Exploring and Provisioning Infrastructure With Packer

Posted on Mar 21, 2023 | By Andrei Buzoianu, Elif Samedin | 15 minutes read

We have attended HashiTalks 2023 with an introductory talk about Packer: how this is situated in the DevOps ecosystem and how to leverage its capabilities in order to adhere to an immutable infrastructure approach.

This post is a follow-up of the talk we have prepared.

Overview

We’ll talk about Infrastructure as Code, Immutable Infrastructure, how Packer fits in all this, Golden Images and we will also provide a demonstration by building a Virtual Machine Image and a Container Image.

What Is Packer?

Packer is, without doubt, one of the tools that shouldn’t be missing from a DevOps Engineer’s ammo bag. Its objective is to create identical machine images for multiple platforms (KVM, Vagrant, VMWare, AWS, Azure, Google Cloud, Docker) from a single source configuration.

Thus, it drastically shortens the time it takes to deploy new instances. By baking our needed configuration into golden images, we also shift our mindset to immutable infrastructure. This in turn brings some major benefits, such as reducing the deployment time and configuration drifts.

Packer can generate identical images for VMs or containers from a single source configuration, which helps having all applications, libraries and configurations already baked into the image.

Why Infrastructure as Code?

The Infrastructure as Code approach ensures repeatable deployments, and to achieve this we usually focus on several areas of coverage: Infrastructure Templating, Manage the Infrastructure, One Time Configuration and Post Install Configurations and Deployments. Thus, speaking about coverage area, Packer is situated at the Infrastructure Templating level.

Where is Packer situated compared with just a few of the other popular IaC tools and in the infrastructure automation landscape?

Infrastructure as Code Tool Landscape

Packer History

Packer was first announced in 2013, and in terms of recent IT infrastructure history, it can be regarded as a veteran.

Packer History

Why Packer?

Up to this point we have seen what Packer is and how Packer has evolved. What Does Packer Solve?

  • Immutable Infrastructure
  • Configuration Drift
  • Deployment & Time-to-Market
  • Maintaining some control over costs - since projects employing “good” automation generally tend to absorb fewer costs

Immutable infrastructure

A traditional mutable server infrastructure dictates that servers are continually updated and modified in place.

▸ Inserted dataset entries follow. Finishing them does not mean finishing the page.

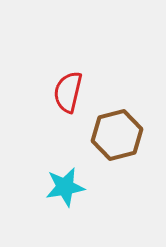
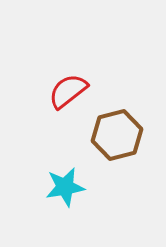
red semicircle: moved 1 px up; rotated 39 degrees clockwise
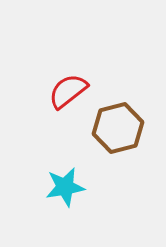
brown hexagon: moved 1 px right, 7 px up
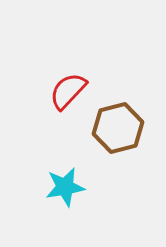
red semicircle: rotated 9 degrees counterclockwise
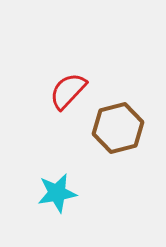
cyan star: moved 8 px left, 6 px down
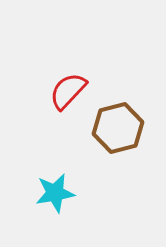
cyan star: moved 2 px left
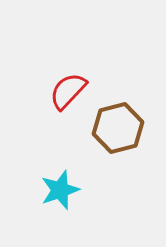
cyan star: moved 5 px right, 3 px up; rotated 9 degrees counterclockwise
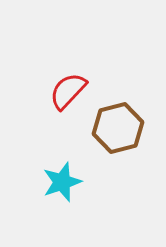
cyan star: moved 2 px right, 8 px up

Well, immutable infrastructure is another infrastructure paradigm in which servers are never modified after they’re deployed. Typically, configuration management is (only) used during image creation.

The scope is to make the process of deployment more predictable, other benefits being consistency and reliability which translate to a more stable infrastructure.

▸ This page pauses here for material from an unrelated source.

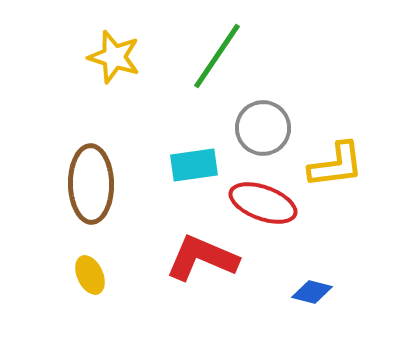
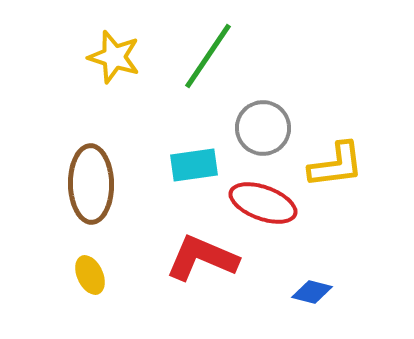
green line: moved 9 px left
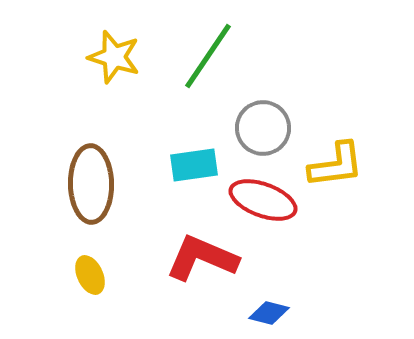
red ellipse: moved 3 px up
blue diamond: moved 43 px left, 21 px down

The classic example here is that we switch from doing SSH into the servers to a foreseeable process of replacing the entire server with an image, which upon validation, already has the appropriate changes (such as updates, fixes, configuration changes).

Configuration drift

Any system configuration will, over time, diverge from its established known-good baseline or even industry-standard benchmarks, if you follow those.

In reality, even a small drift can expose your organization to data breaches or downtime. Proper configuration and management of infrastructure components is vital to security, compliance and business continuity. Anything from day-to-day operational tasks such as software patching or hardware maintenance, even poor documentation or lack thereof can cause configuration drift.

Deployment - Golden Images

As a definition, a golden image is a template for a virtual machine (VM), virtual desktop, server or hard disk drive. A golden image may also be referred to as a clone image, master image or base image. Usually containing up-to-date OS packages, a golden image contains software and configurations needed for a particular task.

Here are some of the reasons to use Golden Images and the problems we try to solve:

  • image reusability in a Infrastructure as Code mindset
  • satisfy specific configuration or software preinstalled on a given machine
  • avoid manually installing and configuring common software
  • save time when deploying many resources at once

Deployment - Faster Time to Market

Automation does increase the infrastructure provisioning speed of development, testing or production environments. Instead of a torrent of manual time-consuming processes, by codifying and documenting every aspect of our systems, we fight slow provisioning and shorten the time needed for scaling or taking down production infrastructure when necessary.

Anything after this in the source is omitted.